Let $U$ be an open subset of $\mathbb{R}^n$. Given a unital $\mathbb{R}$-algebra $\mathcal{F}$, let $|\mathcal{F}|$ be the set of surjective algebra homomorphisms $\mathcal{F}\rightarrow\mathbb{R}$. I am trying to understand a proof for bijectivity of the map $U\rightarrow|C^\infty(U)|$ given by $x\mapsto(f\mapsto f(x))$.
Injectivity is clear. Surjectivity is shown as follows: suppose $p:C^\infty(U)\rightarrow\mathbb{R}$ does not correspond to any point in $U$. Let $f_c\in C^\infty(U)$ be such that $f_c$ has compact level surfaces. Consider then the compact surface $f_c^{-1}(p(f_c))$. Since $p$ is not evaluation at any $x\in U$, for each $x\in f_c^{-1}(p(f_c))\subseteq U$, let $f_x\in C^\infty(U)$ be such that $f_x(x)\neq p(f_x)$. Then the open sets $U_x=f_x^{-1}(\mathbb{R}\setminus\{p(f_x)\}=\{a\in U:f_x(a)\neq p(f_x)\}$ constitute an open cover of $f_c^{-1}(p(f_c))$. Let $U_{x_1},\dots,U_{x_k}$ be a finite subcover.
Let $g=(f-p(f))^2+\sum_{i=1}^k(f_{x_i}-p(f_{x_i}))^2$. Then $g$ is non-vanishing on $U$, so $1/g\in C^\infty(U)$, and we have $p(g)\cdot p(1/g)=1$. On the other hand, $p(g)$ is clearly $0$, a contradiction.

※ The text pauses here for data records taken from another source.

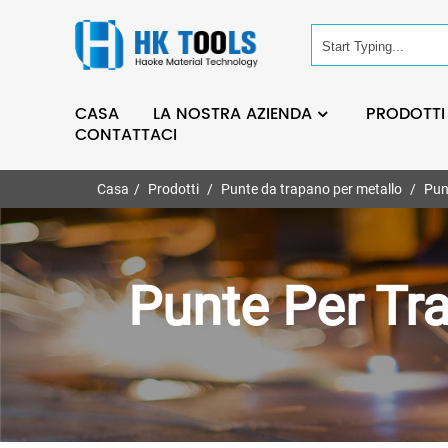
CASA
LA NOSTRA AZIENDA
PRODOTTI
CONTATTACI
Casa
Prodotti
Punte da trapano per metallo
Pun
Punte Per Tr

This proof is very elegant and it's easy to verify $g$ satisfies the conditions required for the contradiction, but I still feel I am missing some motivation. Why did we consider this function $g$, and why were we going for the contradiction we got? On a (slightly) unrelated note, is there a constructive proof of this result?